Conflict Engagement

Conflict avoidance is a self-protection mechanism. We naturally run from a fire. We might watch an argument from afar, but don’t want to get caught in the middle.

However, one of the things I’ve learned working at the Church for All People is to engage conflict instead of running away from it. Up until now, I saw this as a leadership responsibility. I recently had an encounter that made me rethink the motivation of placing myself in the midst of conflict.

A woman told me that one of the thing she liked about me is that I don’t turn the other way when she comes around. She said, most people try to avoid her, but I always talk to her. She is not always the easiest person to talk with, which is why I make an extra effort to give her attention. 

I was surprised by the impact my engagement had on this woman. 

I received her compliment as a gift of grace.

It struck me that being willing to put ourselves in difficult places is where we encounter God.

Many Christian theologians speak of experiencing God in suffering.
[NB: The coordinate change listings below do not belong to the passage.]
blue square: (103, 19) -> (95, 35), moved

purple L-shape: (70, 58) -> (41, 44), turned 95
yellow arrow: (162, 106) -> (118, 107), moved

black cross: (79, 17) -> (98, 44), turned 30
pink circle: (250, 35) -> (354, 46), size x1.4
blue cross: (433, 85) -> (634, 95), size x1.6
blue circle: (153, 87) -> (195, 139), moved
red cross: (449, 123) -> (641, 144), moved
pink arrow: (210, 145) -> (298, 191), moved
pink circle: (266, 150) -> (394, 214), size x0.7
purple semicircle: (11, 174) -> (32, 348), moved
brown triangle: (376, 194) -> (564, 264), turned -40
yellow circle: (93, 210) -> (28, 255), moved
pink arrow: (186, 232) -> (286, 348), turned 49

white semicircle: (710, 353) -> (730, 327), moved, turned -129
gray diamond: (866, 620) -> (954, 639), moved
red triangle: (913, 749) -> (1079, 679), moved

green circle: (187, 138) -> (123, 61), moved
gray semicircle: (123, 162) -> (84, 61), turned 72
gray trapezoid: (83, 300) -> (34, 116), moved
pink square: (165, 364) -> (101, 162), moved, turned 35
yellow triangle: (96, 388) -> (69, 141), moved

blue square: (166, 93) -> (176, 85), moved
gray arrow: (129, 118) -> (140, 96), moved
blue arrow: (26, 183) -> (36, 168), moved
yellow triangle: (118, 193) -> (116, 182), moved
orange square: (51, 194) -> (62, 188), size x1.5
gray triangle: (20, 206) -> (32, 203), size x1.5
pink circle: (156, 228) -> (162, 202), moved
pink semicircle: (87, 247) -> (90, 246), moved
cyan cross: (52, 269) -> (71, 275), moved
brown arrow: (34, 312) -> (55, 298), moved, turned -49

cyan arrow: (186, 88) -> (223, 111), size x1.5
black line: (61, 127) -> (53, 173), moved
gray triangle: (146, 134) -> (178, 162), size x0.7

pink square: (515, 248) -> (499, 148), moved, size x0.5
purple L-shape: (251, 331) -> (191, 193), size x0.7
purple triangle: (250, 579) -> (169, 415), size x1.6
Richard Rohr understands the process of going through suffering as the key to spiritual development. 

If we find God in suffering it only stands that when we place ourselves in the midst of suffering that God is there.

The book of James says that if we draw near to God that God draws near to us. We normally think of drawing near in a time of prayer, worship, or reading scripture. But if we most clearly experience God in suffering, when we place ourselves in the midst of conflict, we find God is there.